--- WHAT YOU NEED TO DO ---
Whenever a line contains the string "Giulio", copy it out of the entries.

Collected data

──────────

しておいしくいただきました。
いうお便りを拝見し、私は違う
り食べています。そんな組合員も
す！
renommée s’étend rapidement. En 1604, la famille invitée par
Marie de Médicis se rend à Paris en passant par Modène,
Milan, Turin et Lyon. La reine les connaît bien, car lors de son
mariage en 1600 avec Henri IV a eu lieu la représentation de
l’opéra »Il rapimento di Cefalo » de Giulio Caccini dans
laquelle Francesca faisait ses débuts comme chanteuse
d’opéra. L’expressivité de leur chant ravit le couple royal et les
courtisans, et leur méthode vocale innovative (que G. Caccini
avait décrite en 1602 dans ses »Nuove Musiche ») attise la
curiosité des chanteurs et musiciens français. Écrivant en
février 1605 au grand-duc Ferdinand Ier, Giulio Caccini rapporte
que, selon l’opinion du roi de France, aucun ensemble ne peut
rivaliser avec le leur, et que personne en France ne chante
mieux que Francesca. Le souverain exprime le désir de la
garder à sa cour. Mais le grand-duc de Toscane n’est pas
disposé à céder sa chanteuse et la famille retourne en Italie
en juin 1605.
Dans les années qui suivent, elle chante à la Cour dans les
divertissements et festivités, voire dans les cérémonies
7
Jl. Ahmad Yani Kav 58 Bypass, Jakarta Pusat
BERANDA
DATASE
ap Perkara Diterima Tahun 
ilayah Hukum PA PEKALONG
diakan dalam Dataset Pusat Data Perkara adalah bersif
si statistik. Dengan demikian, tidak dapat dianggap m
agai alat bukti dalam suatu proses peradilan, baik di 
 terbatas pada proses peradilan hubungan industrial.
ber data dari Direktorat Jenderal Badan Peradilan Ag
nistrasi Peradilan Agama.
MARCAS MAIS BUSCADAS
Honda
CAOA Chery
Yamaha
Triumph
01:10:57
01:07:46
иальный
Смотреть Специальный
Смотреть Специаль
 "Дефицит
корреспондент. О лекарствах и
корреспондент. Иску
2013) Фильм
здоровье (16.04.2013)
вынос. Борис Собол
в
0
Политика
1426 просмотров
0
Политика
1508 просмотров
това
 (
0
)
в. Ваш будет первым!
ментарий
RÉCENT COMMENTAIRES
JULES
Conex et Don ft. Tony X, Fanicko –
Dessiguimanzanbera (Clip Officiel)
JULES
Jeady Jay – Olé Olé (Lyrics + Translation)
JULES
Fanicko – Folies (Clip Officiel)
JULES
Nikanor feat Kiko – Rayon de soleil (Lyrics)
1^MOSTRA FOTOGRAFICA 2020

──────────

--- ANSWER TO THIS PROBLEM ---
l’opéra »Il rapimento di Cefalo » de Giulio Caccini dans
février 1605 au grand-duc Ferdinand Ier, Giulio Caccini rapporte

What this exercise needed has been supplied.